# AIM OF THE EXERCISE
Your output should be the lines below from the one holding "Is it cheaper to book a Charing Cross" through the one holding "star hotels", transcribed exactly, with no pictures.

══ STORED DATA ══

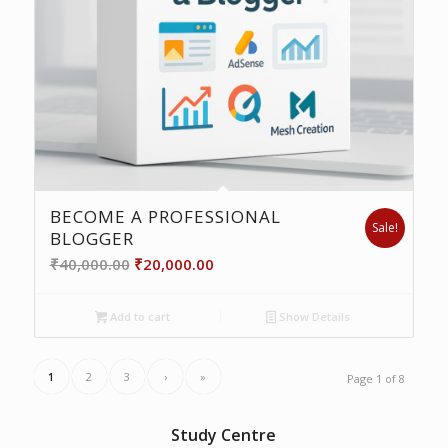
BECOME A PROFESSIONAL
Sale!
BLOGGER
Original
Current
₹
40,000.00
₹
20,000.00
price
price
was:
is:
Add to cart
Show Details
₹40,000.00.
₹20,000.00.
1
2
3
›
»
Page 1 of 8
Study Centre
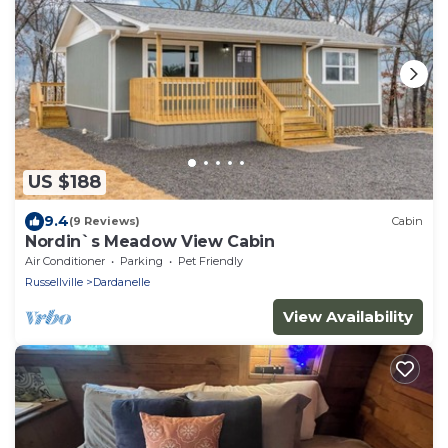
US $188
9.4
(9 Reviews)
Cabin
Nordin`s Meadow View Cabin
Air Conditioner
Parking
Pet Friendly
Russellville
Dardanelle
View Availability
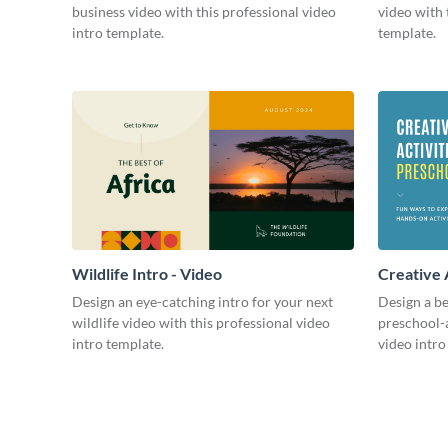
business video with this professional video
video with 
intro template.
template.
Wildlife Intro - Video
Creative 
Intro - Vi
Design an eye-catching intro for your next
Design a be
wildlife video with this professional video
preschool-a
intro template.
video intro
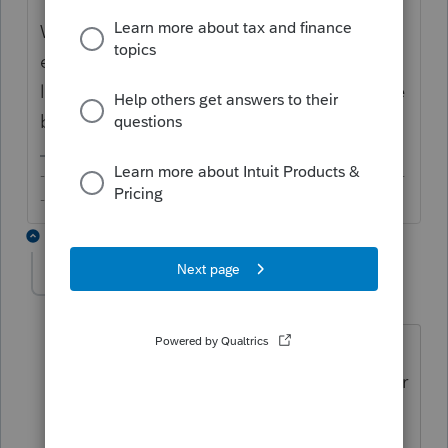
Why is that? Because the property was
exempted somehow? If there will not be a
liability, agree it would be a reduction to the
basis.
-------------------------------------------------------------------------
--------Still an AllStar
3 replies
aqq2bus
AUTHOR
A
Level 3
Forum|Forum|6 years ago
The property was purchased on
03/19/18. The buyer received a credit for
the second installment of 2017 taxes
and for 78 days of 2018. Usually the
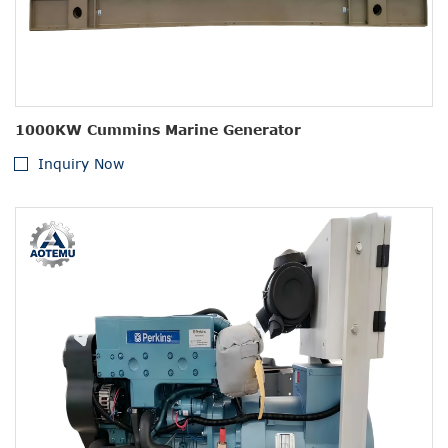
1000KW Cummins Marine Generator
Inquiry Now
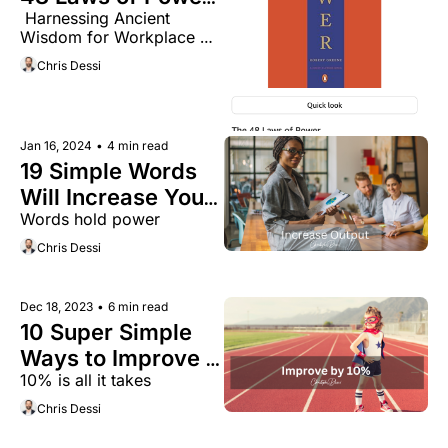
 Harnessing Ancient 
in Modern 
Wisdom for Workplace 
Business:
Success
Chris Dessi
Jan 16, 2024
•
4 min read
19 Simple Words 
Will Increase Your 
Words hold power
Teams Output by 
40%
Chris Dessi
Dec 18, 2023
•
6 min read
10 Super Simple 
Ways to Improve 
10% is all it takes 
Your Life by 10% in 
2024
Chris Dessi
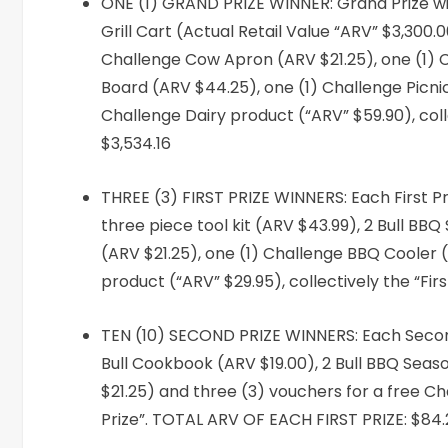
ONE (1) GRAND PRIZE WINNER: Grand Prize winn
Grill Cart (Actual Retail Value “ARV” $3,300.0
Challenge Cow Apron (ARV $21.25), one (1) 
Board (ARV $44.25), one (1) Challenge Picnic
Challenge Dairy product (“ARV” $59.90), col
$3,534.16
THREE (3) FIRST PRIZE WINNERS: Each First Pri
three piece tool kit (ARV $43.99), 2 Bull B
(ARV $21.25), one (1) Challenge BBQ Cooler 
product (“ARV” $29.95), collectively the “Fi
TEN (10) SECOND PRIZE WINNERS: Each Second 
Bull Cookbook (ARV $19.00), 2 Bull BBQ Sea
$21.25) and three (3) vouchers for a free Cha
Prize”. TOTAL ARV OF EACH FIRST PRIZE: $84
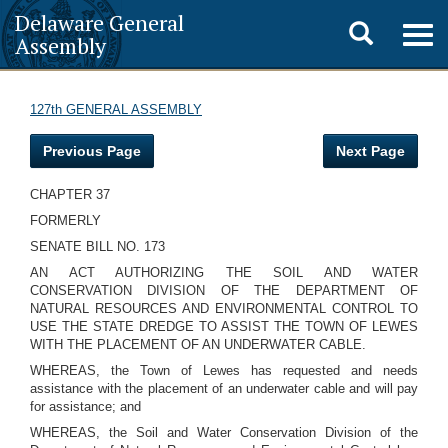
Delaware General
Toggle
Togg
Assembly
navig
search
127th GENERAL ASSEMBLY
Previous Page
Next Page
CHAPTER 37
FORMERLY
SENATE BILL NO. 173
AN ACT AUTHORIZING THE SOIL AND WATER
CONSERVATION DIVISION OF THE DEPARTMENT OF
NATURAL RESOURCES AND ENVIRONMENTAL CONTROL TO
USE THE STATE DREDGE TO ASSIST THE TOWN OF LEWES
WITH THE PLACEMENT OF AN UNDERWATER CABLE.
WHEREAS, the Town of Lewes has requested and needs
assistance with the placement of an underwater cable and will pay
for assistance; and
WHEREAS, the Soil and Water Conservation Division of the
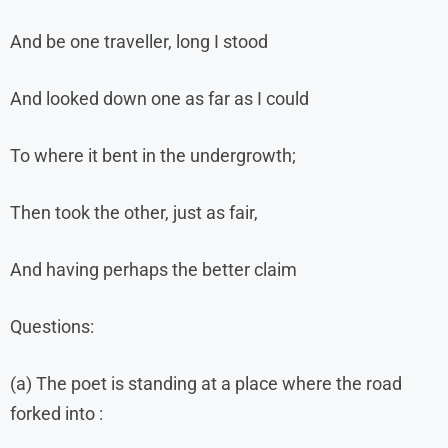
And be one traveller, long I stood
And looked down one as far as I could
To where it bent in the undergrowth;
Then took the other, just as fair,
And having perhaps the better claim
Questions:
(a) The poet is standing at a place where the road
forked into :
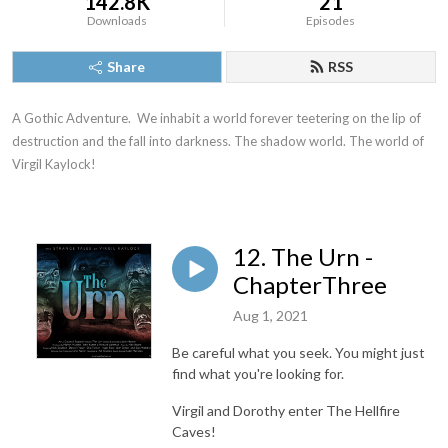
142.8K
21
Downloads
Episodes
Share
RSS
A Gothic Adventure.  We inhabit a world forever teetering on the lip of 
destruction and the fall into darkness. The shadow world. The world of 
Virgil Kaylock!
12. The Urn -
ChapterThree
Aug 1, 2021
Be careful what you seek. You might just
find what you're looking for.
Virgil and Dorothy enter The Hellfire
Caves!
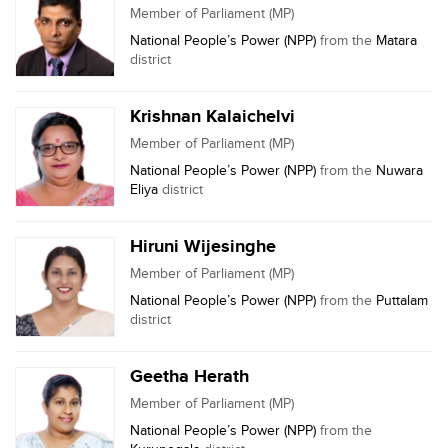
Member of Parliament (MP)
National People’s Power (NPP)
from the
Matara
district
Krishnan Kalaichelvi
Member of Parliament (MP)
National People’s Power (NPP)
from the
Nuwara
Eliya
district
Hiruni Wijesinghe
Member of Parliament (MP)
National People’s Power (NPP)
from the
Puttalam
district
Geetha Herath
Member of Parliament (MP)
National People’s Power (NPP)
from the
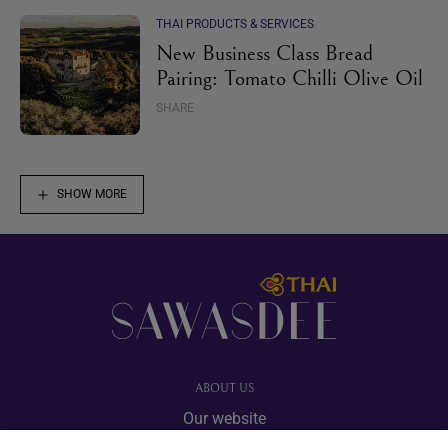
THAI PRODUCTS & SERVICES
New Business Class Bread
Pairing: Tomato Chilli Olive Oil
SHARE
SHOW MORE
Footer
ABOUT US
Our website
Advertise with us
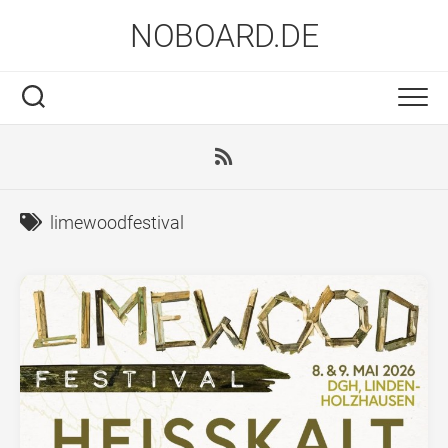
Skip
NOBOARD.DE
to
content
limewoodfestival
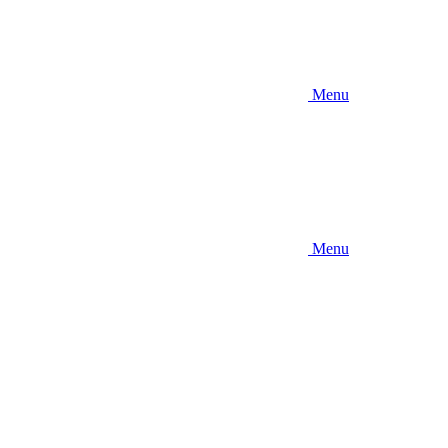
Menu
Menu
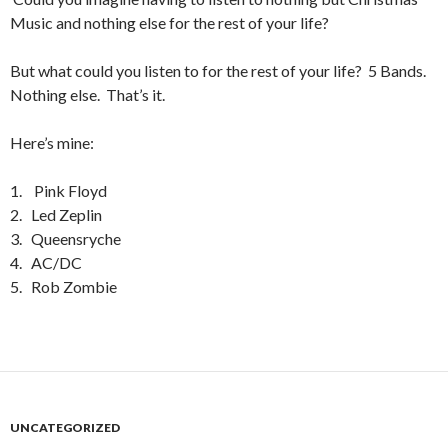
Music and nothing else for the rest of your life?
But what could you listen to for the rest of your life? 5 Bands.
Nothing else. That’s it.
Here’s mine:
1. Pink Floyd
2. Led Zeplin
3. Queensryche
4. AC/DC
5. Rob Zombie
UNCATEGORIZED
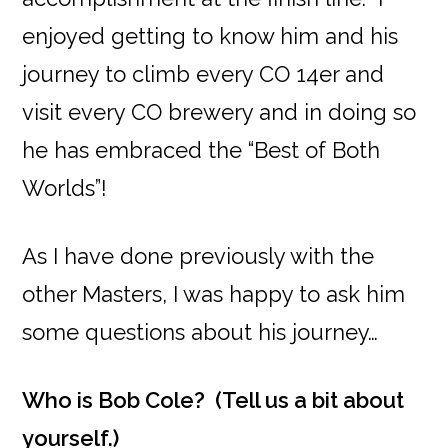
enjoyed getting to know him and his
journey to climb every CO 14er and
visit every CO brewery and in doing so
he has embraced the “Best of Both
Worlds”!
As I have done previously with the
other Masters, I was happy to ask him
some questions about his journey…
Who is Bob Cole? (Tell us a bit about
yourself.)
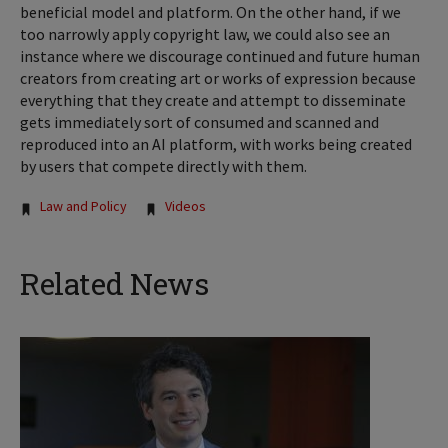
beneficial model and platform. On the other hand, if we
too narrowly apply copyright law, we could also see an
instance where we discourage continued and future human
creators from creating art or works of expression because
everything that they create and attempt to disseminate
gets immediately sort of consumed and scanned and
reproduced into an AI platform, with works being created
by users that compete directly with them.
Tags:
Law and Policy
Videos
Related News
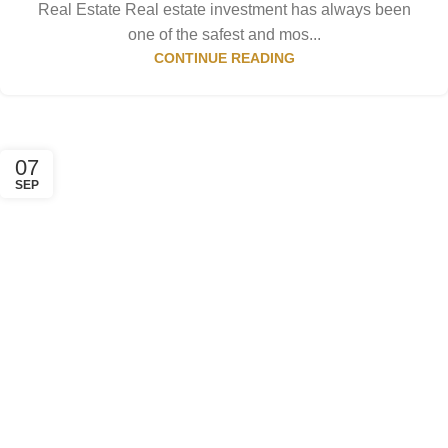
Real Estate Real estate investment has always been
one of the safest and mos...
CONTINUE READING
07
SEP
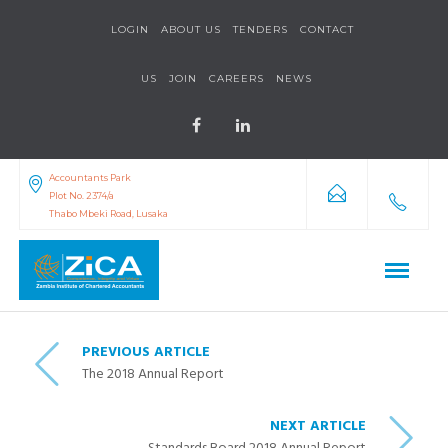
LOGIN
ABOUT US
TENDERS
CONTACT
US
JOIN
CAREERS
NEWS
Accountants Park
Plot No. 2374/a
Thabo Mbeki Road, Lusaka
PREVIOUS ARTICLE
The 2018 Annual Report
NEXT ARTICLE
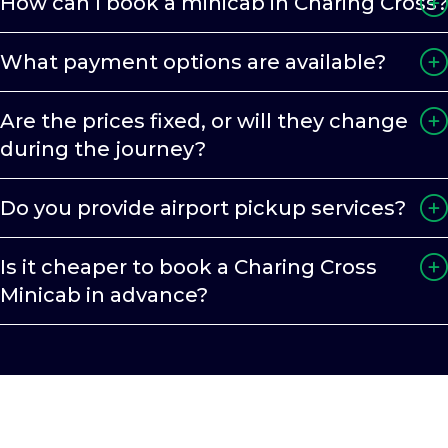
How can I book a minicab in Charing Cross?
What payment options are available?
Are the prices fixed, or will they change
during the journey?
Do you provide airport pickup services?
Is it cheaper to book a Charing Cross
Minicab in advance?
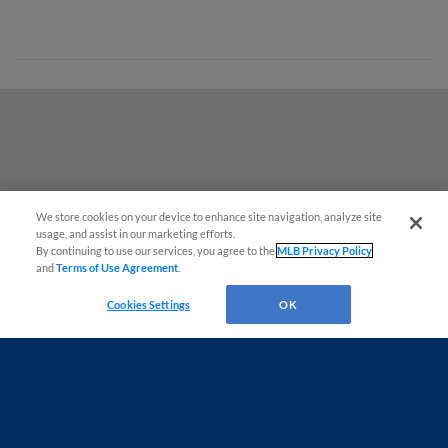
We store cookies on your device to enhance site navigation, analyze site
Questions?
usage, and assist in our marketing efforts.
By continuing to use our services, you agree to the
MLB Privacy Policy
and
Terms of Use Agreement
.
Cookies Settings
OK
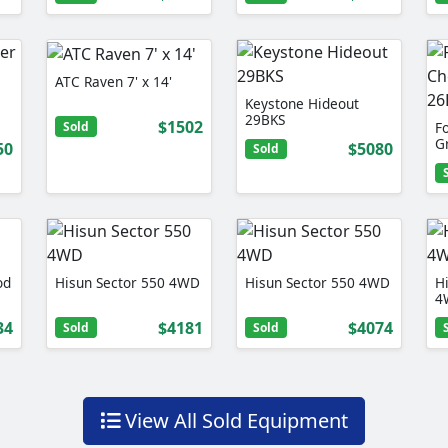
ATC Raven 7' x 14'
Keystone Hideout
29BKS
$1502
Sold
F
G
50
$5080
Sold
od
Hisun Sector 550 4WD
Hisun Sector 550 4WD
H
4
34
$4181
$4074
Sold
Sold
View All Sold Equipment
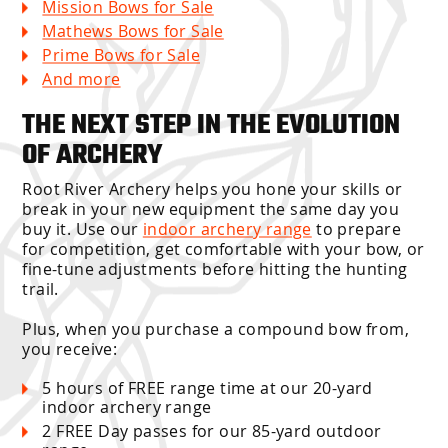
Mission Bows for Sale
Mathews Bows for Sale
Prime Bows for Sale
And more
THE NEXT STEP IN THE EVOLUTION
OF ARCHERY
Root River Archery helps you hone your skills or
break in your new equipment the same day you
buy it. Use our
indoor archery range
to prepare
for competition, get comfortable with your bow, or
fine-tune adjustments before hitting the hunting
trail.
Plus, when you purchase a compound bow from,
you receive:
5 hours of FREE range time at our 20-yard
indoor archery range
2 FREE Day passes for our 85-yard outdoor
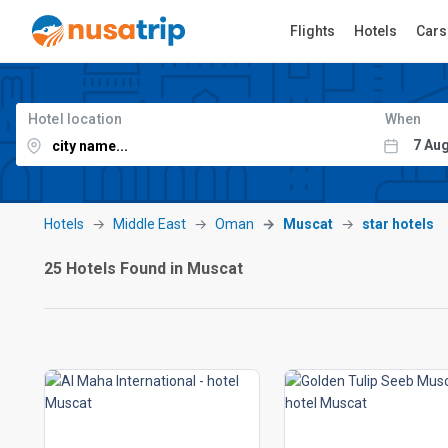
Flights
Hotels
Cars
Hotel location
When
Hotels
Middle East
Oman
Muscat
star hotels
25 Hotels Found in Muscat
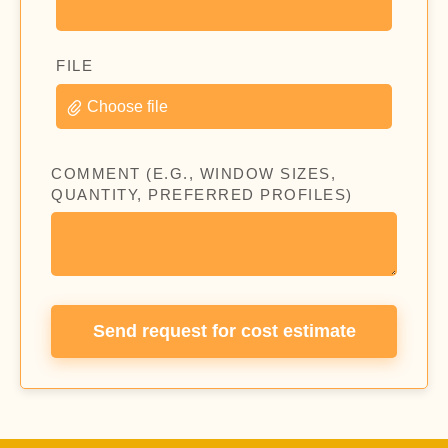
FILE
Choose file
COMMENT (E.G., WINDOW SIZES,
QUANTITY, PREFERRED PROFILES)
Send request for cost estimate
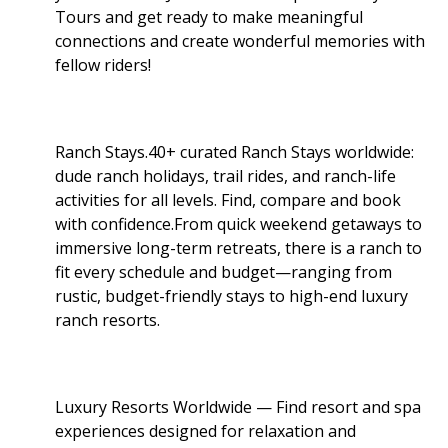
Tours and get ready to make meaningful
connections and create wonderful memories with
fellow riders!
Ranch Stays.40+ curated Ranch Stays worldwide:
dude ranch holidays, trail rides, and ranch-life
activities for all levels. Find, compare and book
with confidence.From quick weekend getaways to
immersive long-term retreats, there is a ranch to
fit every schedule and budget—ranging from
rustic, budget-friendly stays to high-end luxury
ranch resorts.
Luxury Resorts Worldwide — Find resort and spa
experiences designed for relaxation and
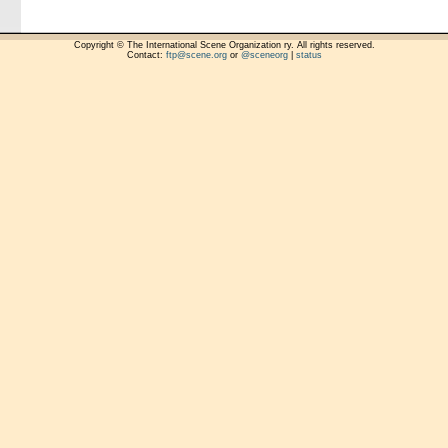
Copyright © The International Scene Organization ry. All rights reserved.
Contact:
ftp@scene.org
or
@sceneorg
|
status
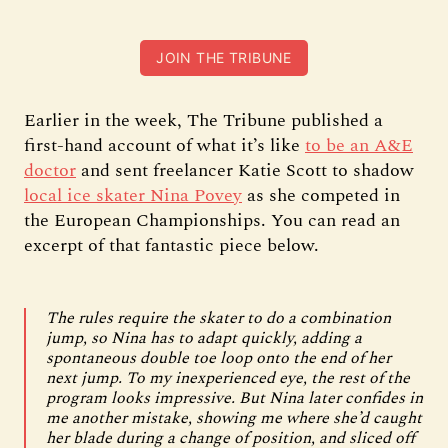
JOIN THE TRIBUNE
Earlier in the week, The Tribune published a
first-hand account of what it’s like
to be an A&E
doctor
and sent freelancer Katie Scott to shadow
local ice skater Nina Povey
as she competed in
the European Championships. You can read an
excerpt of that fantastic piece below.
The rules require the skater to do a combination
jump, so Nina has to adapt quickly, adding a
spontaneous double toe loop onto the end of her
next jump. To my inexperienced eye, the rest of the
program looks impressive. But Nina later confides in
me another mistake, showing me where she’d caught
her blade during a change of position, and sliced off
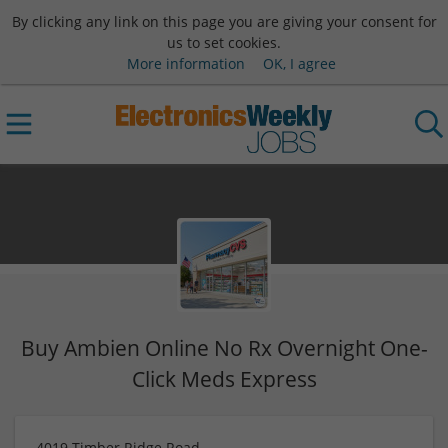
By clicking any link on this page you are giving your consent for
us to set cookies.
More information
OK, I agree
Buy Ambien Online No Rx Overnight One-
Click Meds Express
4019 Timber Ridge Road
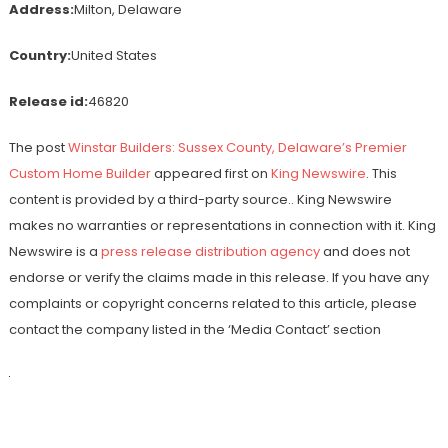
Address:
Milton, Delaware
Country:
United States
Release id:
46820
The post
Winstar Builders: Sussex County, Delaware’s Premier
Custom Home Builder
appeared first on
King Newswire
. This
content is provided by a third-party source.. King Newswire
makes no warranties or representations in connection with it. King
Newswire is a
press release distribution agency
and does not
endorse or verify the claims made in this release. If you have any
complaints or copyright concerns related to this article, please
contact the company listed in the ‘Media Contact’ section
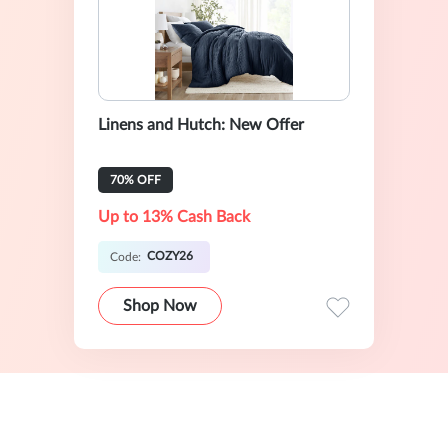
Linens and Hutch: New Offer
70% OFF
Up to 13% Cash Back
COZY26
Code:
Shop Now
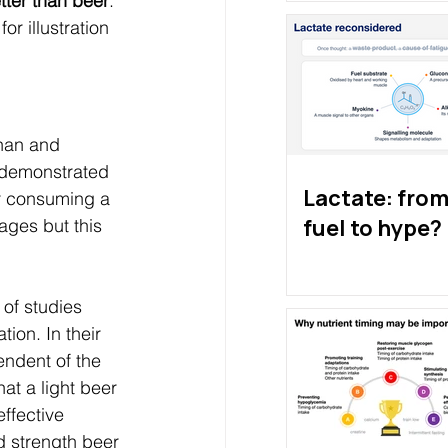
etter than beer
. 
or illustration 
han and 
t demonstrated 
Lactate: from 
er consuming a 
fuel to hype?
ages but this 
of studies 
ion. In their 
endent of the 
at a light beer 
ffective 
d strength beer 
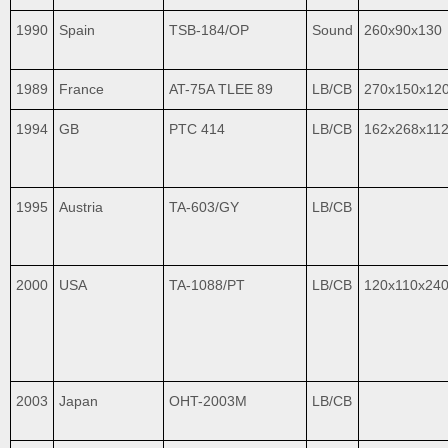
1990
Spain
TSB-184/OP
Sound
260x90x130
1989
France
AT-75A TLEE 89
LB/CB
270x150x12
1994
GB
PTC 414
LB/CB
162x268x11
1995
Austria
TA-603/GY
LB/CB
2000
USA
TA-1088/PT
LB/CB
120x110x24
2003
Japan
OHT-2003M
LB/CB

═══

# SOLVED PROBLEM
Is it cheaper to book a Charing Cross
Minicab in advance?
We store cookies on your device to enhance site navigation, analyze site
Questions?
usage, and assist in our marketing efforts.
By continuing to use our services, you agree to the
MLB Privacy Policy
and
Terms of Use Agreement
.
Cookies Settings
OK
ATC Raven 7' x 14'
Keystone Hideout
29BKS
$1502
Sold
F
G
50
$5080
Sold
od
Hisun Sector 550 4WD
Hisun Sector 550 4WD
H
4
34
$4181
$4074
Sold
Sold
View All Sold Equipment
Mission Bows for Sale
Mathews Bows for Sale
Prime Bows for Sale
And more
THE NEXT STEP IN THE EVOLUTION
OF ARCHERY
Root River Archery helps you hone your skills or
break in your new equipment the same day you
buy it. Use our
indoor archery range
to prepare
for competition, get comfortable with your bow, or
fine-tune adjustments before hitting the hunting
trail.
Plus, when you purchase a compound bow from,
you receive:
5 hours of FREE range time at our 20-yard
indoor archery range
2 FREE Day passes for our 85-yard outdoor
Flights
Hotels
Cars
Hotel location
When
Hotels
Middle East
Oman
Muscat
star hotels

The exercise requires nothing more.